What you are asked to do. Among the entries, find each line that includes the string "impura" and list it.

Provided information.
:::

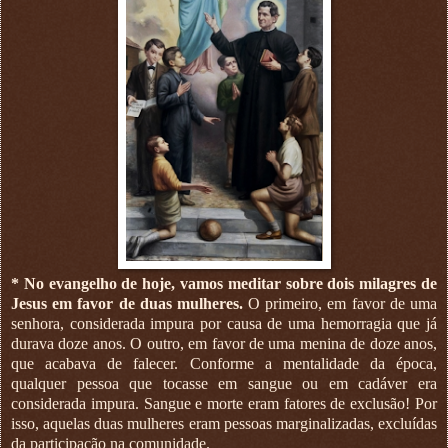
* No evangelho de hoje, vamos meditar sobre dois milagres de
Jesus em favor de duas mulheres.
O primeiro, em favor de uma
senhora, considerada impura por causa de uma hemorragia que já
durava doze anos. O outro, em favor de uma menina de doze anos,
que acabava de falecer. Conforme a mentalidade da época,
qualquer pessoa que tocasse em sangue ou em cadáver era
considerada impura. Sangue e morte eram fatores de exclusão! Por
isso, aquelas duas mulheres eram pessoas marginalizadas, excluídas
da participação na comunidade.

:::

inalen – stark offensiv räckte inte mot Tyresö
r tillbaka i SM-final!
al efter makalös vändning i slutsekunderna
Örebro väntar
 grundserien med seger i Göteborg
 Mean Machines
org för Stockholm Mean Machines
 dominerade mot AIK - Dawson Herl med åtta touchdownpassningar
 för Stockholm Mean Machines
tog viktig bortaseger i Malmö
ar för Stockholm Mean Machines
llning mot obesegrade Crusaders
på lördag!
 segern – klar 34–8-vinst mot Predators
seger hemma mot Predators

:::

Response area.
senhora, considerada impura por causa de uma hemorragia que já
considerada impura. Sangue e morte eram fatores de exclusão! Por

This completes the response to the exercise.